## What you should do:
Images excluded, reproduce each line of the records exactly as it stands.

-- Given data follows --

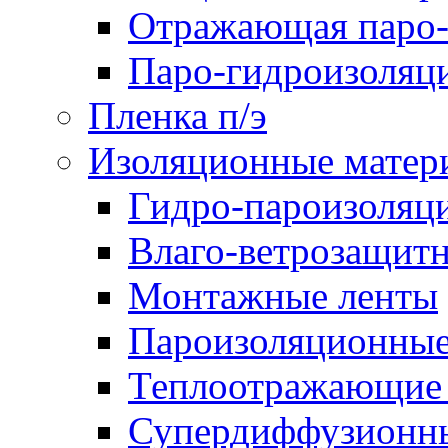
Отражающая паро-
Паро-гидроизоляц
Пленка п/э
Изоляционные матер
Гидро-пароизоляц
Влаго-ветрозащит
Монтажные ленты
Пароизоляционные
Теплоотражающие 
Супердиффузионн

-- Given data concluded --

## Response to the task:
Отражающая паро-
Паро-гидроизоляц
Пленка п/э
Изоляционные матер
Гидро-пароизоляц
Влаго-ветрозащит
Монтажные ленты
Пароизоляционные
Теплоотражающие 
Супердиффузионн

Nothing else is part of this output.